What you consider ambiguous many users could consider extremely useful, and the beauty of having the soft key is that if you don't want to use it you don't have to. As for the 'level of destruction' that a back button would cause, it is up to the developer to properly save the state of the application whenever the state of the application / game changes. This isn't unique to Android AFAIK.

I'm not sure if you've used an Android device, and it is quite different from an experience w/ an iOS device, but the inclusion of a dedicated back button really is a welcome one IMO. You have to switch from thinking about the back button as 'go back to the previous view in this app' to 'go back to the previous thing that I was doing'. I think iOS doesn't go far enough to create synergy between apps here (and yes, Android can go too far in some instances) but the point is that the possibility is there in one and isn't in another.


As a developer, I don't want the obligation of an unlabeled inconsistent back button constantly to annoy and confuse my user. I want it to be there when I want it to be there. This holds in general for the iOS ecosystem.

The one feature that you are really stating is a plus of a dedicated back button is to serve as a pointer to the referring app, but there is nothing in the UI to indicate that the back button will go there either, just a mental note by the user!

If you sum up all of the points of confusion that could possibly arise from a permanent and ambiguous unlabeled back button to be used for in-app navigation and compare it to the pain of double tapping to get back to the previous app in iOS (guaranteed, by the way, from any point in the app), I don't see how you could possibly come to the conclusion that forcing a back button into every point of every UI is a net plus.
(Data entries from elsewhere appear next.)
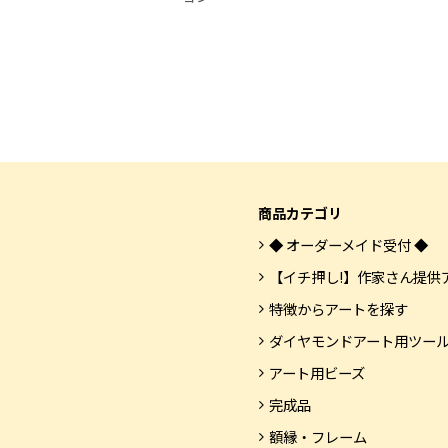
商品カテゴリ
◆ オーダーメイド受付 ◆
【イチ押し!】作家さん提供
特徴からアートを探す
ダイヤモンドアート用ツー
アート用ビーズ
完成品
額縁・フレーム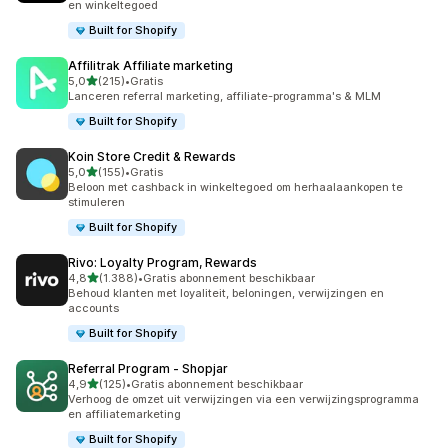
en winkeltegoed
Built for Shopify
Affilitrak Affiliate marketing
van 5 sterren
5,0
(215)
•
Gratis
215 recensies in totaal
Lanceren referral marketing, affiliate-programma's & MLM
Built for Shopify
Koin Store Credit & Rewards
van 5 sterren
5,0
(155)
•
Gratis
155 recensies in totaal
Beloon met cashback in winkeltegoed om herhaalaankopen te
stimuleren
Built for Shopify
Rivo: Loyalty Program, Rewards
van 5 sterren
4,8
(1.388)
•
Gratis abonnement beschikbaar
1388 recensies in totaal
Behoud klanten met loyaliteit, beloningen, verwijzingen en
accounts
Built for Shopify
Referral Program ‑ Shopjar
van 5 sterren
4,9
(125)
•
Gratis abonnement beschikbaar
125 recensies in totaal
Verhoog de omzet uit verwijzingen via een verwijzingsprogramma
en affiliatemarketing
Built for Shopify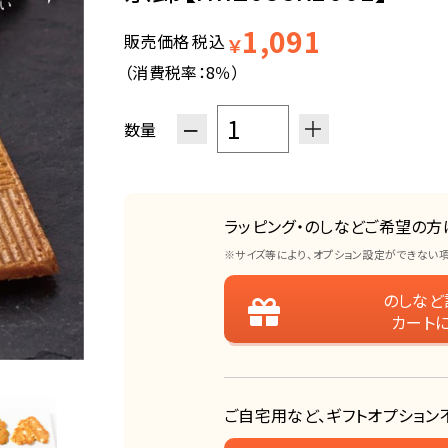
1,091
販売価格
税込
￥
（消費税率：
8％
）
−
＋
数量
ラッピング・のしなどご希望の方
※サイズ等により、オプション設定ができない
のしなど
カート
ご自宅用など、ギフトオプション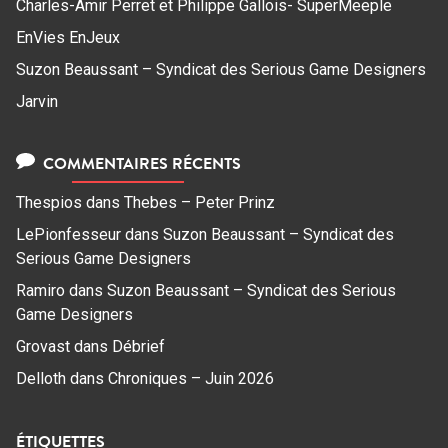
Charles-Amir Perret et Philippe Gallois- SuperMeeple
EnVies EnJeux
Suzon Beaussant – Syndicat des Serious Game Designers
Jarvin
COMMENTAIRES RÉCENTS
Thespios
dans
Thebes – Peter Prinz
LePionfesseur
dans
Suzon Beaussant – Syndicat des
Serious Game Designers
Ramiro
dans
Suzon Beaussant – Syndicat des Serious
Game Designers
Grovast
dans
Débrief
Delloth
dans
Chroniques – Juin 2026
ÉTIQUETTES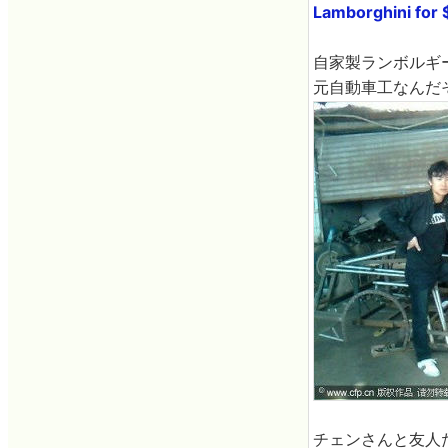
Lamborghini for 
自家製ランボルギ
元自動車工なんだ
チェンさんと友人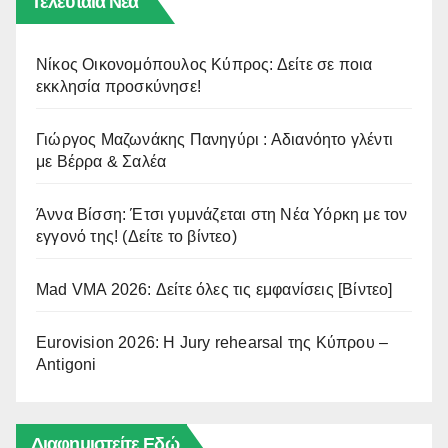
Τελευταία Νέα
Νίκος Οικονομόπουλος Κύπρος: Δείτε σε ποια
εκκλησία προσκύνησε!
Γιώργος Μαζωνάκης Πανηγύρι : Αδιανόητο γλέντι
με Βέρρα & Σαλέα
Άννα Βίσση: Έτσι γυμνάζεται στη Νέα Υόρκη με τον
εγγονό της! (Δείτε το βίντεο)
Mad VMA 2026: Δείτε όλες τις εμφανίσεις [Βίντεο]
Eurovision 2026: Η Jury rehearsal της Κύπρου –
Antigoni
Διαφημιστείτε Εδώ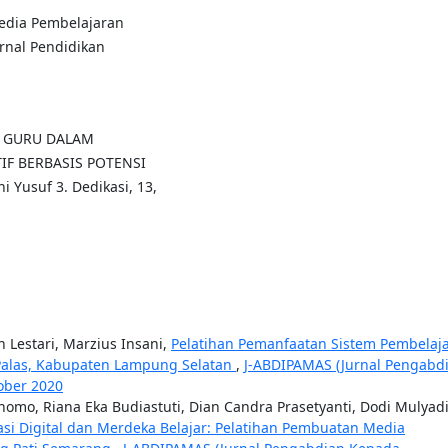
n Media Pembelajaran
rnal Pendidikan
IbM GURU DALAM
F BERBASIS POTENSI
i Yusuf 3. Dedikasi, 13,
Lestari, Marzius Insani,
Pelatihan Pemanfaatan Sistem Pembelaj
Palas, Kabupaten Lampung Selatan
,
J-ABDIPAMAS (Jurnal Pengabd
tober 2020
nomo, Riana Eka Budiastuti, Dian Candra Prasetyanti, Dodi Mulyadi
rasi Digital dan Merdeka Belajar: Pelatihan Pembuatan Media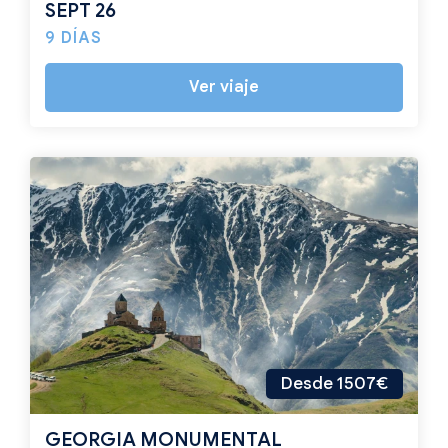
SEPT 26
9 DÍAS
Ver viaje
Desde 1507€
GEORGIA MONUMENTAL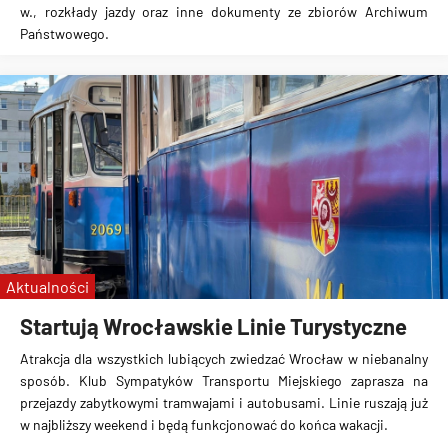
w., rozkłady jazdy oraz inne dokumenty ze zbiorów Archiwum
Państwowego.
Aktualności
Startują Wrocławskie Linie Turystyczne
Atrakcja dla wszystkich lubiących zwiedzać Wrocław w niebanalny
sposób. Klub Sympatyków Transportu Miejskiego zaprasza na
przejazdy zabytkowymi tramwajami i autobusami. Linie ruszają już
w najbliższy weekend i będą funkcjonować do końca wakacji.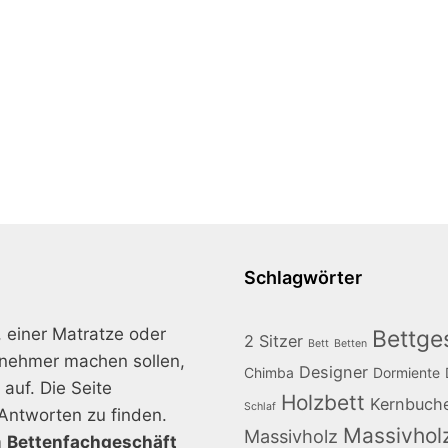
Schlagwörter
, einer Matratze oder
Bettges
2 Sitzer
Bett
Betten
enehmer machen sollen,
Designer
Chimba
Dormiente
auf. Die Seite
Holzbett
Kernbuch
Schlaf
Antworten zu finden.
Massivhol
Massivholz
m
Bettenfachgeschäft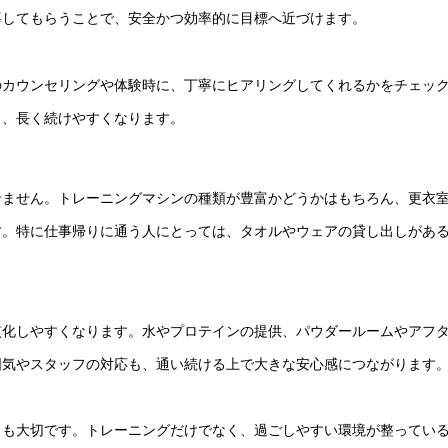
導してもらうことで、安全かつ効率的に目標へ近づけます。
のカウンセリングや体験時に、丁寧にヒアリングしてくれるかをチェッ
ら、長く続けやすくなります。
せません。トレーニングマシンの種類が豊富かどうかはもちろん、更衣
す。特に仕事帰りに通う人にとっては、タオルやウェアの貸し出しがあ
慣化しやすくなります。水やプロテインの提供、パウダールームやアフ
囲気やスタッフの対応も、通い続ける上で大きな安心感につながります
とも大切です。トレーニングだけでなく、過ごしやすい環境が整ってい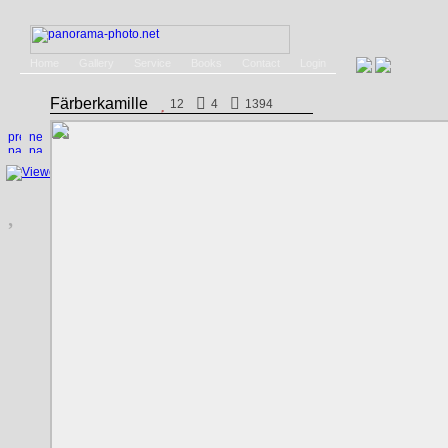
Home
Gallery
Service
Books
Contact
Login
Färberkamille
12
4
1394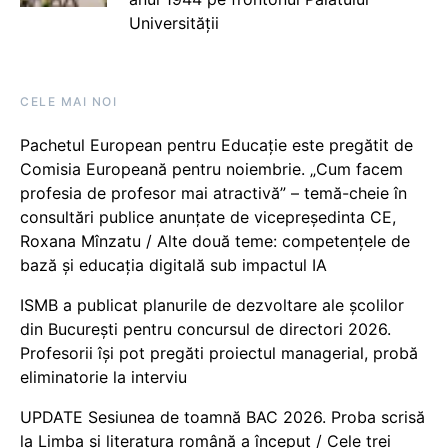
Universității
CELE MAI NOI
Pachetul European pentru Educație este pregătit de
Comisia Europeană pentru noiembrie. „Cum facem
profesia de profesor mai atractivă” – temă-cheie în
consultări publice anunțate de vicepreședinta CE,
Roxana Mînzatu / Alte două teme: competențele de
bază și educația digitală sub impactul IA
ISMB a publicat planurile de dezvoltare ale școlilor
din București pentru concursul de directori 2026.
Profesorii își pot pregăti proiectul managerial, probă
eliminatorie la interviu
UPDATE Sesiunea de toamnă BAC 2026. Proba scrisă
la Limba și literatura română a început / Cele trei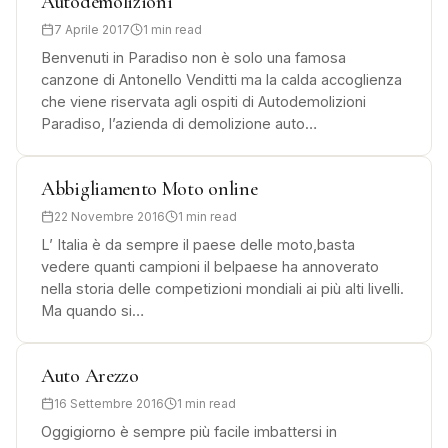
Autodemolizioni
7 Aprile 2017
1 min read
Benvenuti in Paradiso non è solo una famosa
canzone di Antonello Venditti ma la calda accoglienza
che viene riservata agli ospiti di Autodemolizioni
Paradiso, l’azienda di demolizione auto…
Abbigliamento Moto online
22 Novembre 2016
1 min read
L’ Italia è da sempre il paese delle moto,basta
vedere quanti campioni il belpaese ha annoverato
nella storia delle competizioni mondiali ai più alti livelli.
Ma quando si…
Auto Arezzo
16 Settembre 2016
1 min read
Oggigiorno è sempre più facile imbattersi in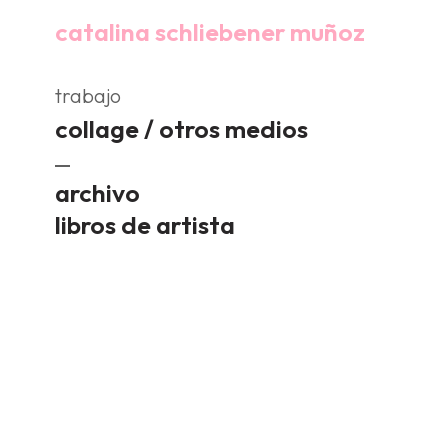
catalina schliebener muñoz
trabajo
collage / otros medios
archivo
libros de artista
Not even close.


> but there is nothing in the UI to indicate that the back button will go there either, just a mental note by the user!

I'm not sure where you expect such an indicator to be, but that isn't the problem. If the user can't remember where they came from, why would they want to go back? The same 'problem' must also apply to the double-tap of iOS. (Which I had never heard of until now, but I only use iPhones occasionally.)

Given that you seem to have no issue with the concept of global 'return to home' and 'return to previous app', both of which are places previously visited, it's rather contradictory to take issue with a method of going back which is at worst equivalent to those features.


> If the user can't remember where they came from, why would they want to go back?

Because "back" is often conflated with "out"--the user might simply be done with the task and wants to get out. Unfortunately, the app simply shoots them to the previous app on the stack, which may or may not be where they want to go or remembered they came from.

Ex: Many apps go to the browser, but the user might not remember which app sent them to the browser. They might have thought it was Twitter, when it was in fact the home screen.

To enlighten you, the home double tap in iOS does not take you straight to the previous application. It brings up iOS's multitask tray that has the four previously viewed apps on it, in order of recent use. The first app on it is always the previous app. You can see which one it is. Android doesn't show this to you, nor do you even have the option of getting to the previous app unless you are at the bottom of the stack.

Edit: We're arguing about the merits of having a dedicated back button. If an advantage to the iOS task switching feature is found in yet another button on Android, that doesn't contribute support to the back button's existence.


>Ex: Many apps go to the browser, but the user might not remember which app sent them to the browser. They might have thought it was Twitter, when it was in fact the home screen.

This is exactly what I like about the back button. Frequently I'll finish an article I was reading in the browser but not remember immediately what brought me there. (This might happen if I had to interrupt reading it for a moment to pocket my phone and use two hands.) I'll have a sense I'm supposed to do something with it, but what? Did someone text it to me? Was it in a Gchat? Email?

"Well, that was a good article... why am I here, again?" I hit back, and find myself in an email with a link to the article. "Ah, yes, that's it! Joe emailed it to me." Now I can reply to Joe about it.

Maybe this wouldn't be as helpful to others, but I like it because I'm quite forgetful.


Android does do this from any screen, you just have to press the home button and hold it down, which will bring up the 6 previously used apps.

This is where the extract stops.